# PROBLEM
Write out, word for word, every line in the data below from the one containing "Carnets de recherche" to the one containing "suivre les dernières", both of them included.

# LISTED RECORDS

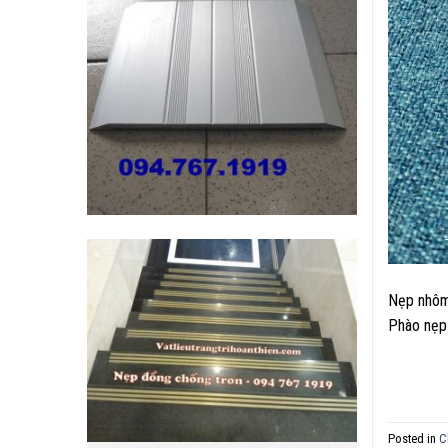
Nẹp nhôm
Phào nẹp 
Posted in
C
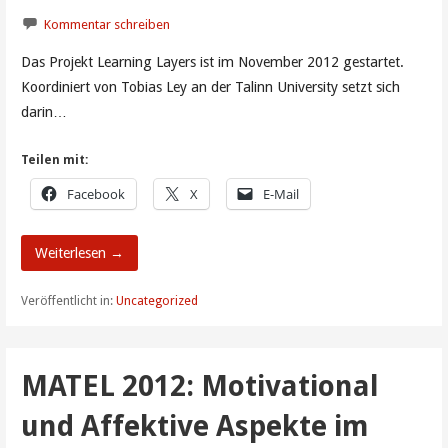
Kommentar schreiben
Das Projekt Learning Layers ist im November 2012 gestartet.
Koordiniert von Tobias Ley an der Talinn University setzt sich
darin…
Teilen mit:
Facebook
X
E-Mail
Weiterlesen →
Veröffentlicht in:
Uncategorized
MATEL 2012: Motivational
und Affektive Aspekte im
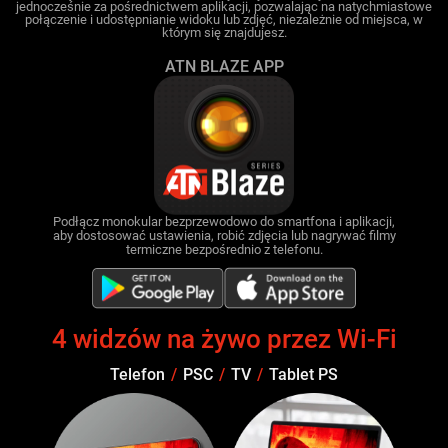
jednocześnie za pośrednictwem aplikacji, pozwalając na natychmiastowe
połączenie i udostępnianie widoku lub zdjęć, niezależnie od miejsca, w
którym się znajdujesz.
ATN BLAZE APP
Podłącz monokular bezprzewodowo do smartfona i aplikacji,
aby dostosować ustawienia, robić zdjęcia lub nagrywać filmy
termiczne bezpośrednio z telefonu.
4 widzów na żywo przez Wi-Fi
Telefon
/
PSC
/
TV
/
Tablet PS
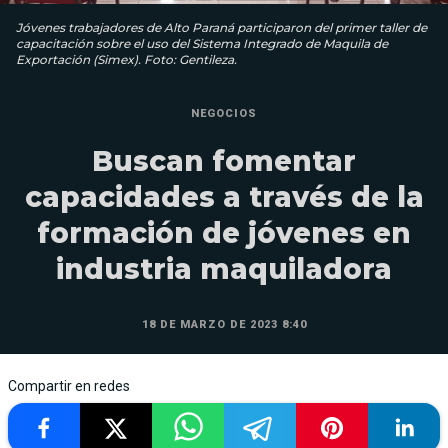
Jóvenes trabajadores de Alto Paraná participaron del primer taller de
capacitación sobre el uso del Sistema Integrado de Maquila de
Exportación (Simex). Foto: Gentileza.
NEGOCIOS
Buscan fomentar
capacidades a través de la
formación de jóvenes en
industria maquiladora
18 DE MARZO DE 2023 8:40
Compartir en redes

* * *

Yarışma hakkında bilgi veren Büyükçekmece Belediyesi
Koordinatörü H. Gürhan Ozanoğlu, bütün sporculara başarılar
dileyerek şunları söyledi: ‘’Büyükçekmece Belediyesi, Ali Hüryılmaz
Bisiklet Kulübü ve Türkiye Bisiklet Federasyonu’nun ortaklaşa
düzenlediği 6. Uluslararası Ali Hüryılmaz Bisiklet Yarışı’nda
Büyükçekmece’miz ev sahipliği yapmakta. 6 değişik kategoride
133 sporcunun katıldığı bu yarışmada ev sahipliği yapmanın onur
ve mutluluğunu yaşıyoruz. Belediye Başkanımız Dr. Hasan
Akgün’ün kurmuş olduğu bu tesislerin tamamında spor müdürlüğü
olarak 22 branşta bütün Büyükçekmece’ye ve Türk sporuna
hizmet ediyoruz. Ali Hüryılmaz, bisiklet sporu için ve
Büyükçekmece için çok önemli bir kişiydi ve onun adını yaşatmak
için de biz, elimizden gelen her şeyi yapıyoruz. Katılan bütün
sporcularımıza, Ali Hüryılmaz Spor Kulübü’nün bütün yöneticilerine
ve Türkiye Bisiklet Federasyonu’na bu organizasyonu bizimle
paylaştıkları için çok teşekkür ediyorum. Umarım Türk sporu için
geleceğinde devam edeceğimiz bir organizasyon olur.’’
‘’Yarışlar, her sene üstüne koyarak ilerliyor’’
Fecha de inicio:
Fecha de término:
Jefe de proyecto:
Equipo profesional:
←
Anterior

---

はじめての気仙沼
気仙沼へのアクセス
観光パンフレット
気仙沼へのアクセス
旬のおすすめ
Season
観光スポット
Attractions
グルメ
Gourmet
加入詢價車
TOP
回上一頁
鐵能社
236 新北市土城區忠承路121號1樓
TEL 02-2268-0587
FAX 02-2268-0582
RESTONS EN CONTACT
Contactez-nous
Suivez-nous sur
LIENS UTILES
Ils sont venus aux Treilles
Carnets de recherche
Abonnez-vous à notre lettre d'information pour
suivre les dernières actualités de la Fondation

# SOLUTION FOR THIS EXERCISE
Carnets de recherche
Abonnez-vous à notre lettre d'information pour
suivre les dernières actualités de la Fondation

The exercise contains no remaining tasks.